One of the first things we want to know about our tarantulas (other than what species it is) is whether it’s a male or female, of course!
Here you will find a few topics on sexing tarantulas.
SEXING TARANTULA SPIDERLINGS / SLINGS
Unfortunately, it’s impossible to tell the sex of slings (spiderlings) or even juvenile tarantulas until they’ve reached a stage in their growth where their sexual organs have properly begun to develop. So when you buy a sling (spiderling) you are buying a 50/50 chance of getting a male or female. This is why many keepers choose to buy two or three slings of a species to increase the chance of getting a male or female depending on what they are hoping for.
Growth rate can be an indicator of a male or female. Males will generally grow much faster than females. This is genetic programming from mother nature to ensure that there are always males available for mature females to mate with and ensure progeny (future offspring).
This is why many believe that if you have slings of a particular species that are all from the same hatch and some of them are outgrowing the others by far, that it’s fair to guess these might be the males. This is not a confirmed theory, however.
Many claim to be able to sex a tarantula by observing it up against the glass from the outside (ventral sexing), but be careful with this. In some cases, it’s possible to learn and figure out that on certain tarantulas; the alignment and angle of the epigastric furrow and book lungs can symbolise a male or female, this has been observed in the Poecilotheria genus for example.
But it’s not the same for all tarantulas and it’s quite difficult to master. At MyMonsters we don’t rely on ventral sexing and prefer sexing a tarantula 100% by inspecting a fresh exuvium / molt / skin.
EXUVIUM / MOLT SEXING
The most accurate way to sex your tarantula is to sex it by inspecting the inside of it’s exuvium (molt/skin).
Remember that it’s easier to sex an exuvium the older your tarantula is because young tarantulas may not have developed their sexual organs yet and they might not be visible. So if you inspect the exuvium on a young or juvenile tarantula and you can not see any signs of it’s sex yet, don’t despair, just wait for the next molt to check again.
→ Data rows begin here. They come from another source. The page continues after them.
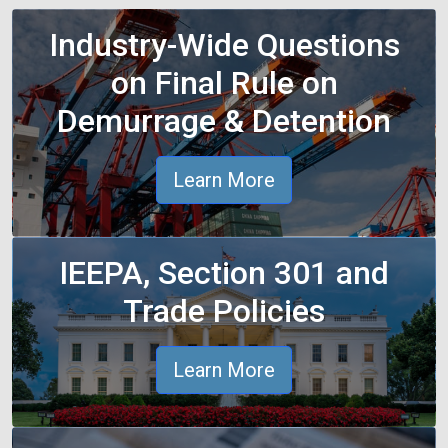
Industry-Wide Questions
on Final Rule on
Demurrage & Detention
Learn More
IEEPA, Section 301 and
Trade Policies
Learn More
However if the tarantula is already about 8 to 10cm in size and no spermatheca are visible, chances are good you have a male.
Generally you should be able to see the sex on a tarantula after the 5th or 6th instar (molt), but remember, on slow growing species like some of the Grammostola species, they may only start showing sexual organs after growing to at least 6 or 7cm regardless of the amount of instars/molts.
WHAT AM I LOOKING FOR?
What you are looking for is the spermatheca (Pronounced: spur-mah-theeka) structure that is present on female tarantulas which is where they store sperm inserted by the male tarantula during mating. Some call it a “flap” or “bunny ears” which is inaccurate because as you will see, spermatheca can differ quite drastically in shape and size and will not look like a flap or bunny ears at all.
Regardless, sperm that is inserted by special palpal bulbs on a male tarantula’s pedipalps called “emboli” is stored inside this spermatheca structure for later use. When the female is ready to lay eggs, the eggs pass through this structure and are fertilised with the stored sperm as they exit the female. It’s a lot more complicated than is described here but we hope our explanation makes it a bit easier to understand.
The spermatheca structure inside the green oval is present on the epigastric furrow or “line” between the two sets of book lungs closest to the tarantulas legs and carapace. This is called the anterior set of book lungs, andterior is just a fancy way of saying “nearer to the front”. On males, you will see no structure at all and the only thing visible is the epigastric furrow / line.
SEXING AN EXUVIUM
Here we have a perfect comparison between a male Tarantula exuvium (molt/skin) and a female. We have highlighted the spermatheca in yellow to easily identify the structure.
This video shows how to determine the sex of a tarantula. Here we have sexed a male exuvium which clearly show that they lack the spermatheca structure.
This is the method we use and works well for all sizes of tarantulas.
Pause at 5:20 to see the difference between the male and female exuvium.
MORE FEMALE SPERMATHECA
Below are some more images of female spermatheca structures. As you can see they are quite different for each species, it will take a keen eye to spot some of them, but you’ll get it, don’t worry.
Once you get the hang of it, you will be able to sex your spiders easily with the naked eye. It just takes a little time and experience.
Sexual dimorphisim is also a very clear indicator of a male or female but mostly when tarantulas have reached mature adulthood. With many species, especially old world species, the males look very different to the females when mature, from being half their size to being completely dull and lacking any adult colors seen on the females.
With some species, again especially with old world species, it’s possible to observe the “tiger” pattern on the abdomen and leggy appearance of males from very young.